PcG target genes may also assume a state lacking both PcG and TrxG proteins. The fact that in several instances the same locus resides in this 'void' chromatin state in cultured cells of completely different origin argues against it being a product of genomic aberrations. Several experimental observations also indicate that the 'void' state is not a peculiarity of cultured cells. Thus, in salivary glands the hh gene lacks PcG binding and H3K27me3 but remains transcriptionally inactive, as in D23 cells. More recently a comparison of embryonic and imaginal disc cells showed that in many cases lack of PC binding was not accompanied by transcriptional activity. The void chromatin state might be simply interpreted as a derepressed region that is transcriptionally inactive because the needed activator is absent. However, this does not explain why in this state Trx is also absent from the PRE, implying that neither PcG nor Trx binding is the default state of the PRE or that some specific condition prevents the recruitment of both. No other known repressive marks such as H3K9 methylation has been detected at these sites (Schwartz, 2010).

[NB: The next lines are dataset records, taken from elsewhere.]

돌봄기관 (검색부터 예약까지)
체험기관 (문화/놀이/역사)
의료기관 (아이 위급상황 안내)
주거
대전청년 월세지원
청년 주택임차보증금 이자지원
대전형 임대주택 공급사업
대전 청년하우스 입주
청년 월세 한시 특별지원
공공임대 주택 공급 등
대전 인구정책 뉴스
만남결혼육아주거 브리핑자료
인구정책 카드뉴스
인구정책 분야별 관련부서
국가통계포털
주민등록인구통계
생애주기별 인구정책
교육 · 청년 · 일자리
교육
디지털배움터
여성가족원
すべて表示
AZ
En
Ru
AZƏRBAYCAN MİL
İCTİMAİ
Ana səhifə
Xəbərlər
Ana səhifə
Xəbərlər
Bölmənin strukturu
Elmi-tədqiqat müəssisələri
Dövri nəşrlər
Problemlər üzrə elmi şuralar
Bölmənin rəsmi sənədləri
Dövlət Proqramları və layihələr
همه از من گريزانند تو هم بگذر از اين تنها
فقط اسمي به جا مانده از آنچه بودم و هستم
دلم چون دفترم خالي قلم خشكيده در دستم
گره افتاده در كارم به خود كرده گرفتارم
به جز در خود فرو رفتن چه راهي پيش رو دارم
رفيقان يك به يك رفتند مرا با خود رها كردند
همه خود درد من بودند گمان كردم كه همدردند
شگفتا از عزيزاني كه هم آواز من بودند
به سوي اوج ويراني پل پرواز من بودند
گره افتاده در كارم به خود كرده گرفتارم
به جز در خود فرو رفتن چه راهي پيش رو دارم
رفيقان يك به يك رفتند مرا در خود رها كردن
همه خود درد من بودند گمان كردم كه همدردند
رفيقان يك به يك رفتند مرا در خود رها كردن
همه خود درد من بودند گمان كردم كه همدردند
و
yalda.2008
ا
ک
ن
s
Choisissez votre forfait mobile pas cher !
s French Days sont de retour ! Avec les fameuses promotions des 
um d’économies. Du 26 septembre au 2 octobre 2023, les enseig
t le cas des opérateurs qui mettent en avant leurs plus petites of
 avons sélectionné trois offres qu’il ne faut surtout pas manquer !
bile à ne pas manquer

In line with the finding that the lack of PcG repression in the 'void' chromatin state does not automatically lead to the activation of a target gene is the observation that PC knock-down elicits a very specific genomic response. Remarkably Sex combs reduced (Scr), Antennapedia (Antp) and Abd-B, the HOX genes whose derepression in heterozygous +/Pc^- flies gives the famous Polycomb phenotype, are also among the genes most sensitive to PC knockdown in BG3 cells. The sensitivity of these genes cannot be explained by intrinsically poor recruitment of PcG proteins as Abd-B and Scr are controlled by multiple strong PREs capable of robust repression when placed next to a reporter gene. It is supposed that the reason for the differential sensitivity to PC levels lies in the availability of the corresponding transcriptional activators. It is propose that in the BG3 cells the transcriptional activators of sensitive PcG target genes are present but at levels insufficient to override repression under normal conditions. The knockdown of PC lowers the threshold required for derepression. It is suggested that a general role of PcG and TrxG mechanisms is to modulate the constraints on the levels of transcriptional activators required to switch the expression of PcG target genes. This concept helps to explain why, despite the implication of the PcG system in the control of all morphogenetic pathways, the reduction of PcG levels during differentiation of mammalian cell lineages or tissue regeneration in flies results in the execution of very specific genomic programs (Schwartz, 2010).